# Fourier series - derivation

• lukaszh
In summary, the conversation discusses the derivation of the formulas for finding the coefficients a_n and b_n in a Fourier series. It is explained that these formulas can be derived by using an inner product space with an orthonormal basis of cos(nx) and sin(nx) functions. The conversation also touches on the orthogonality of these basis functions and how they lead to the given formulas. It is also mentioned that it is easier to work with exponential basis functions and a slightly different inner product.

#### lukaszh

Hello,
everywhere I can see this
$$a_n = \frac{1}{\pi}\int_{-\pi}^\pi f(t) \cos(nt)\, dt$$
$$b_n = \frac{1}{\pi}\int_{-\pi}^\pi f(t) \sin(nt)\, dt$$
etc... I can't find, how to derive this formulas. I'm really tired and a bit confused of this formulas, because I can't find possible way to derive them. I don't like only formula application, but I want to know, what is that formula about.
Thank you...

If you have an "inner product space", that is, an vector space with an inner product defined on it, together with an orthonormal basis, $v_1, v_2, ...$, that is such that $<v_i, v_j>= 0$ if $i\ne j$ and $<v_i, v_i>= 1$ for all i, and want to write v as a linear combination, $v= a_1v_1+ a_2v_2+ ...+ a_nv_n$, then $$\displaystyle a_i= <v, v_i[/itex]. What you have is a vector space with basis $cos(nx)$, $sin(nx)$ with inner product $<f, g>= \frac{1}{\pi}\int_{-\pi}^\pi f(t)g(t)dt$ which leads to the given formulas.$$

It works because the functions sin(nt) for different values of n are orthogonal to each other, that is,

$$\int^{\pi}_{-\pi} {\sin(nt) \sin (mt) dt} = 0$$

for $n \ne m$, and

$$\int^{\pi}_{-\pi} {\sin^2(nt) dt} = \pi$$

Likewise for cosines. Try a few examples if you like. Therefore if you have a function

$$f(t) = b_1 \sin (t) + b_2 \sin (2t) + b_3 \sin (3t) + ...$$

then, for example, letting n = 2:

$$\int^{\pi}_{-\pi} {f(t) \sin (2t) dt} = b_1 \int^{\pi}_{-\pi} {\sin (t) \sin (2t) dt} + b_2 \int^{\pi}_{-\pi} {\sin^2 (2t) dt} + b_3 \int^{\pi}_{-\pi} {\sin(3t) \sin (2t) dt} + ...$$

$$\int^{\pi}_{-\pi} {f(t) \sin (2t) dt} = b_1 \cdot 0 + b_2 \cdot \pi + b_3 \cdot 0 + ...$$

Thank you. Now I understand. Thanks Thanks

It is easier to work with the basis functions

e_n(x) = exp(i n x)

and define the inner product as

<f,g> = 1/(2 pi) Integral from minus pi to pi of f(x)g*(x) dx

## What is a Fourier series?

A Fourier series is a mathematical representation of a periodic function as an infinite sum of sinusoidal functions. It can be used to decompose any periodic function into its constituent frequencies.

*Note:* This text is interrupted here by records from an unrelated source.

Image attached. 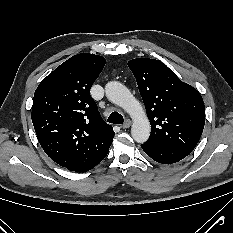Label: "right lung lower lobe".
Wrapping results in <instances>:
<instances>
[{
	"label": "right lung lower lobe",
	"instance_id": "1",
	"mask_svg": "<svg viewBox=\"0 0 233 233\" xmlns=\"http://www.w3.org/2000/svg\"><path fill=\"white\" fill-rule=\"evenodd\" d=\"M107 155V153L105 155H103L101 158H99L98 160H96L94 163H92L90 166L78 171V172H86L88 170H91L92 168H94L98 163H100L104 158L105 156Z\"/></svg>",
	"mask_w": 233,
	"mask_h": 233
}]
</instances>
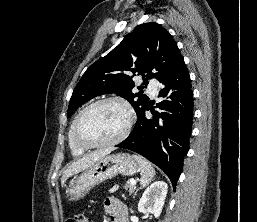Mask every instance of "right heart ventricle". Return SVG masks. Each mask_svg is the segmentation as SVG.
<instances>
[{"label":"right heart ventricle","instance_id":"right-heart-ventricle-1","mask_svg":"<svg viewBox=\"0 0 257 222\" xmlns=\"http://www.w3.org/2000/svg\"><path fill=\"white\" fill-rule=\"evenodd\" d=\"M74 121L72 122V124H71V126L69 128V131H68V144H69V148L71 150V153L74 156H78V155L83 154L86 150L83 149V148L78 147L75 144V142L73 141V138H72V127H73Z\"/></svg>","mask_w":257,"mask_h":222}]
</instances>
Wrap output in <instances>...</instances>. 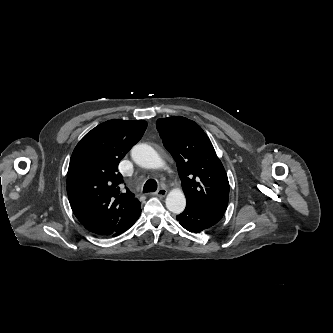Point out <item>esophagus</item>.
<instances>
[{
  "mask_svg": "<svg viewBox=\"0 0 333 333\" xmlns=\"http://www.w3.org/2000/svg\"><path fill=\"white\" fill-rule=\"evenodd\" d=\"M153 195L163 198L167 195V190L164 188L159 189L157 192H155Z\"/></svg>",
  "mask_w": 333,
  "mask_h": 333,
  "instance_id": "1",
  "label": "esophagus"
}]
</instances>
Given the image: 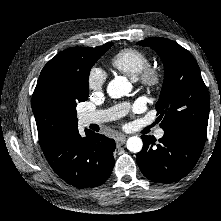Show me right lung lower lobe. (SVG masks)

## What is the derivation of Fourier series?

The derivation of Fourier series involves using the Fourier transform to express a periodic function as a sum of complex exponentials. This can then be simplified using trigonometric identities to obtain the final Fourier series formula.

## What is the significance of Fourier series?

Fourier series have many applications in engineering, physics, and mathematics. They are particularly useful in signal processing, where they can be used to analyze and manipulate different types of signals.

## What are the assumptions made in the derivation of Fourier series?

The derivation of Fourier series assumes that the periodic function is continuous and has a finite number of discontinuities. It also assumes that the function is piecewise smooth and has a period of 2π.

## What are some common applications of Fourier series?

Some common applications of Fourier series include signal and image processing, data compression, and solving differential equations. They are also used in fields such as acoustics, optics, and electronics.